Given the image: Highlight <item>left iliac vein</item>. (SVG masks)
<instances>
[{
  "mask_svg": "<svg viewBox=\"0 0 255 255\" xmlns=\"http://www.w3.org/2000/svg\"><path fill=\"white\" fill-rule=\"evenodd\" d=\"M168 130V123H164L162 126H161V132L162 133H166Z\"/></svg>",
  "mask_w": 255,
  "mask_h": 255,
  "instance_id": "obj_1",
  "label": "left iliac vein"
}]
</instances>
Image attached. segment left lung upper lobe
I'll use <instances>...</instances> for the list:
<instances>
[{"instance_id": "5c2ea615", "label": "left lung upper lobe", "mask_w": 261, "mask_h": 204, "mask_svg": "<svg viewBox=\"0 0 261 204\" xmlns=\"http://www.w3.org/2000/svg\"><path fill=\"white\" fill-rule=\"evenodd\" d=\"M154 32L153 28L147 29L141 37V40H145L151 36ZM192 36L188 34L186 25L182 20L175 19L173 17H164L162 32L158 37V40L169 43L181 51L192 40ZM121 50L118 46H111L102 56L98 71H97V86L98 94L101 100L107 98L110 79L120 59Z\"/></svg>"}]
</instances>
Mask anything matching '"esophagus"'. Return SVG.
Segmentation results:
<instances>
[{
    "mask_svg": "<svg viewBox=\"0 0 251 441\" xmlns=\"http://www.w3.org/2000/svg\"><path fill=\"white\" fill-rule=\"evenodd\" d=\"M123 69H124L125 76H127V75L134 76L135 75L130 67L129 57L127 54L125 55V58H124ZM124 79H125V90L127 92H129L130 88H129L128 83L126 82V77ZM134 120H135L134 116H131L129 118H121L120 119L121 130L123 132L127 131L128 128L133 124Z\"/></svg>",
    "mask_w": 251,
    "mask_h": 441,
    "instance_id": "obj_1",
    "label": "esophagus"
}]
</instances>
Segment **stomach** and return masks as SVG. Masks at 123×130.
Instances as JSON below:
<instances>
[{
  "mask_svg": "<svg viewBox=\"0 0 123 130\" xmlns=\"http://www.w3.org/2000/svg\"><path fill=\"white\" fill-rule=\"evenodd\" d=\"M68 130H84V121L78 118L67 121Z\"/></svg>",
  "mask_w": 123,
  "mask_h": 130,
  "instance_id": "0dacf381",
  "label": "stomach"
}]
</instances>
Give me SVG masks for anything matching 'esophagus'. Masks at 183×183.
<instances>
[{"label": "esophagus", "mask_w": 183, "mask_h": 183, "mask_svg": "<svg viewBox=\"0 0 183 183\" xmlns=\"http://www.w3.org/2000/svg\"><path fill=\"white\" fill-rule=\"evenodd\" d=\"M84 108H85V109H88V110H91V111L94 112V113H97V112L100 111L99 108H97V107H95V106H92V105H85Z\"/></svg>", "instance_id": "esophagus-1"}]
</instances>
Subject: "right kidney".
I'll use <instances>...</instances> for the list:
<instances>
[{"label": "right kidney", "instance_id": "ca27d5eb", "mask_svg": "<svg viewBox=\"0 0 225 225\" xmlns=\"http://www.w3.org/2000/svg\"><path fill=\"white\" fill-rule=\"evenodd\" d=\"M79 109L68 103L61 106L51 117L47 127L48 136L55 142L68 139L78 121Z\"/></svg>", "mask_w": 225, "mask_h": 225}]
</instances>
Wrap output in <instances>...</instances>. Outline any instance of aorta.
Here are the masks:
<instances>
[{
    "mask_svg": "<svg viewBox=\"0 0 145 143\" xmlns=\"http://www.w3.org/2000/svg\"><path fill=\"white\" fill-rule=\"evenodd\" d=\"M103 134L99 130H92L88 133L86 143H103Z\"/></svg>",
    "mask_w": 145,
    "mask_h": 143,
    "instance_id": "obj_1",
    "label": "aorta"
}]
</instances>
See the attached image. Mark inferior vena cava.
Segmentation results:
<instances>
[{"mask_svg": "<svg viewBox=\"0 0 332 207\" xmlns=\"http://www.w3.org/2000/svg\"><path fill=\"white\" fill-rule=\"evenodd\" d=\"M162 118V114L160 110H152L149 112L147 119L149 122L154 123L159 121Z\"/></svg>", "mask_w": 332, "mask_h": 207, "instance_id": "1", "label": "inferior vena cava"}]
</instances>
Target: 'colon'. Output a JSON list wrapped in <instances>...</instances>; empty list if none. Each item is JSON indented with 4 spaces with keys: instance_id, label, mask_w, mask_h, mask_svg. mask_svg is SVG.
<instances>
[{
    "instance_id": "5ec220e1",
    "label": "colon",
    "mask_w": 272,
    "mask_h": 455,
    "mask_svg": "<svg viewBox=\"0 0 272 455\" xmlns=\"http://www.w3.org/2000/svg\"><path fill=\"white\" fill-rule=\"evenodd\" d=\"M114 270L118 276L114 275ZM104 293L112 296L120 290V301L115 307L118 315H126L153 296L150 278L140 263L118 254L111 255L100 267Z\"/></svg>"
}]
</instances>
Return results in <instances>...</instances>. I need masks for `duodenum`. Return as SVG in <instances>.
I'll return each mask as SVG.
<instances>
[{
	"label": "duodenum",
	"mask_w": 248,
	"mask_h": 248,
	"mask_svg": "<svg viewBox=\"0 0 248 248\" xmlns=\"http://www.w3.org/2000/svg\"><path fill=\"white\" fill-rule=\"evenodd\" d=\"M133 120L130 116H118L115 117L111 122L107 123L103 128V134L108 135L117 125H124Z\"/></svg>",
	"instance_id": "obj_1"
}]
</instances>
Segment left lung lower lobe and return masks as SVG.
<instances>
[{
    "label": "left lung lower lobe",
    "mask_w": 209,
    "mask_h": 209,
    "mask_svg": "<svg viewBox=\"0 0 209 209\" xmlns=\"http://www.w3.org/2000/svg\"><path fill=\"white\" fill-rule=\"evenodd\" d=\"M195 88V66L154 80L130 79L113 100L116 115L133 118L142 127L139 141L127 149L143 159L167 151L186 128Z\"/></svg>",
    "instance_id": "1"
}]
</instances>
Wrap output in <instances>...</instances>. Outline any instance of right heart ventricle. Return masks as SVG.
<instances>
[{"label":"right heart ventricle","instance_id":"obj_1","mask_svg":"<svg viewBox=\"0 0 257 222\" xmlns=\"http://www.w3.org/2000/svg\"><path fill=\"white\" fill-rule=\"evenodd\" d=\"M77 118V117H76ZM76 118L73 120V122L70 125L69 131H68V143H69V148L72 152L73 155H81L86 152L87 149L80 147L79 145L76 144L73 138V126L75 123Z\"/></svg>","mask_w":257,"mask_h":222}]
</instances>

□ □ □

◆ Activity
Write down the entire listing above verbatim.

◆ Task solution
Given the image: Highlight <item>left iliac vein</item>. (SVG masks)
<instances>
[{
  "mask_svg": "<svg viewBox=\"0 0 255 255\" xmlns=\"http://www.w3.org/2000/svg\"><path fill=\"white\" fill-rule=\"evenodd\" d=\"M168 130V123H164L162 126H161V132L162 133H166Z\"/></svg>",
  "mask_w": 255,
  "mask_h": 255,
  "instance_id": "obj_1",
  "label": "left iliac vein"
}]
</instances>
Image attached. segment left lung upper lobe
I'll use <instances>...</instances> for the list:
<instances>
[{"instance_id": "5c2ea615", "label": "left lung upper lobe", "mask_w": 261, "mask_h": 204, "mask_svg": "<svg viewBox=\"0 0 261 204\" xmlns=\"http://www.w3.org/2000/svg\"><path fill=\"white\" fill-rule=\"evenodd\" d=\"M154 32L153 28L147 29L141 37V40H145L151 36ZM192 36L188 34L186 25L182 20L175 19L173 17H164L162 32L158 37V40L169 43L181 51L192 40ZM121 50L118 46H111L102 56L98 71H97V86L98 94L101 100L107 98L110 79L120 59Z\"/></svg>"}]
</instances>
Mask anything matching '"esophagus"'. Return SVG.
Segmentation results:
<instances>
[{
    "mask_svg": "<svg viewBox=\"0 0 251 441\" xmlns=\"http://www.w3.org/2000/svg\"><path fill=\"white\" fill-rule=\"evenodd\" d=\"M123 69H124L125 76H127V75L134 76L135 75L130 67L129 57L127 54L125 55V58H124ZM124 79H125V90L127 92H129L130 88H129L128 83L126 82V77ZM134 120H135L134 116H131L129 118H121L120 119L121 130L123 132L127 131L128 128L133 124Z\"/></svg>",
    "mask_w": 251,
    "mask_h": 441,
    "instance_id": "obj_1",
    "label": "esophagus"
}]
</instances>
Segment **stomach** and return masks as SVG. Masks at 123×130.
Instances as JSON below:
<instances>
[{
  "mask_svg": "<svg viewBox=\"0 0 123 130\" xmlns=\"http://www.w3.org/2000/svg\"><path fill=\"white\" fill-rule=\"evenodd\" d=\"M68 130H84V121L78 118L67 121Z\"/></svg>",
  "mask_w": 123,
  "mask_h": 130,
  "instance_id": "0dacf381",
  "label": "stomach"
}]
</instances>
Give me SVG masks for anything matching 'esophagus'. Masks at 183×183.
<instances>
[{"label": "esophagus", "mask_w": 183, "mask_h": 183, "mask_svg": "<svg viewBox=\"0 0 183 183\" xmlns=\"http://www.w3.org/2000/svg\"><path fill=\"white\" fill-rule=\"evenodd\" d=\"M84 108H85V109H88V110H91V111L94 112V113H97V112L100 111L99 108H97V107H95V106H92V105H85Z\"/></svg>", "instance_id": "esophagus-1"}]
</instances>
Subject: "right kidney".
I'll use <instances>...</instances> for the list:
<instances>
[{"label": "right kidney", "instance_id": "ca27d5eb", "mask_svg": "<svg viewBox=\"0 0 225 225\" xmlns=\"http://www.w3.org/2000/svg\"><path fill=\"white\" fill-rule=\"evenodd\" d=\"M79 109L68 103L61 106L51 117L47 127L48 136L55 142L68 139L78 121Z\"/></svg>", "mask_w": 225, "mask_h": 225}]
</instances>
Wrap output in <instances>...</instances>. Outline any instance of aorta.
Here are the masks:
<instances>
[{
    "mask_svg": "<svg viewBox=\"0 0 145 143\" xmlns=\"http://www.w3.org/2000/svg\"><path fill=\"white\" fill-rule=\"evenodd\" d=\"M103 134L99 130H92L88 133L86 143H103Z\"/></svg>",
    "mask_w": 145,
    "mask_h": 143,
    "instance_id": "obj_1",
    "label": "aorta"
}]
</instances>
See the attached image. Mark inferior vena cava.
Segmentation results:
<instances>
[{"mask_svg": "<svg viewBox=\"0 0 332 207\" xmlns=\"http://www.w3.org/2000/svg\"><path fill=\"white\" fill-rule=\"evenodd\" d=\"M162 118V114L160 110H152L149 112L147 119L149 122L154 123L159 121Z\"/></svg>", "mask_w": 332, "mask_h": 207, "instance_id": "1", "label": "inferior vena cava"}]
</instances>
Target: 'colon'. Output a JSON list wrapped in <instances>...</instances>; empty list if none. Each item is JSON indented with 4 spaces with keys: instance_id, label, mask_w, mask_h, mask_svg. mask_svg is SVG.
<instances>
[{
    "instance_id": "5ec220e1",
    "label": "colon",
    "mask_w": 272,
    "mask_h": 455,
    "mask_svg": "<svg viewBox=\"0 0 272 455\" xmlns=\"http://www.w3.org/2000/svg\"><path fill=\"white\" fill-rule=\"evenodd\" d=\"M114 270L118 276L114 275ZM104 293L112 296L120 290V301L115 307L118 315H126L153 296L150 278L140 263L118 254L111 255L100 267Z\"/></svg>"
}]
</instances>
Return results in <instances>...</instances>. I need masks for `duodenum`. Return as SVG in <instances>.
I'll return each mask as SVG.
<instances>
[{
	"label": "duodenum",
	"mask_w": 248,
	"mask_h": 248,
	"mask_svg": "<svg viewBox=\"0 0 248 248\" xmlns=\"http://www.w3.org/2000/svg\"><path fill=\"white\" fill-rule=\"evenodd\" d=\"M133 120L130 116H118L115 117L111 122L107 123L103 128V134L108 135L117 125H124Z\"/></svg>",
	"instance_id": "obj_1"
}]
</instances>
Segment left lung lower lobe and return masks as SVG.
<instances>
[{
    "label": "left lung lower lobe",
    "mask_w": 209,
    "mask_h": 209,
    "mask_svg": "<svg viewBox=\"0 0 209 209\" xmlns=\"http://www.w3.org/2000/svg\"><path fill=\"white\" fill-rule=\"evenodd\" d=\"M195 88V66L154 80L130 79L113 100L116 115L133 118L142 127L139 141L127 149L143 159L167 151L186 128Z\"/></svg>",
    "instance_id": "1"
}]
</instances>
Wrap output in <instances>...</instances>. Outline any instance of right heart ventricle. Return masks as SVG.
<instances>
[{"label":"right heart ventricle","instance_id":"obj_1","mask_svg":"<svg viewBox=\"0 0 257 222\" xmlns=\"http://www.w3.org/2000/svg\"><path fill=\"white\" fill-rule=\"evenodd\" d=\"M77 118V117H76ZM76 118L73 120V122L70 125L69 131H68V143H69V148L72 152L73 155H81L86 152L87 149L80 147L79 145L76 144L73 138V126L75 123Z\"/></svg>","mask_w":257,"mask_h":222}]
</instances>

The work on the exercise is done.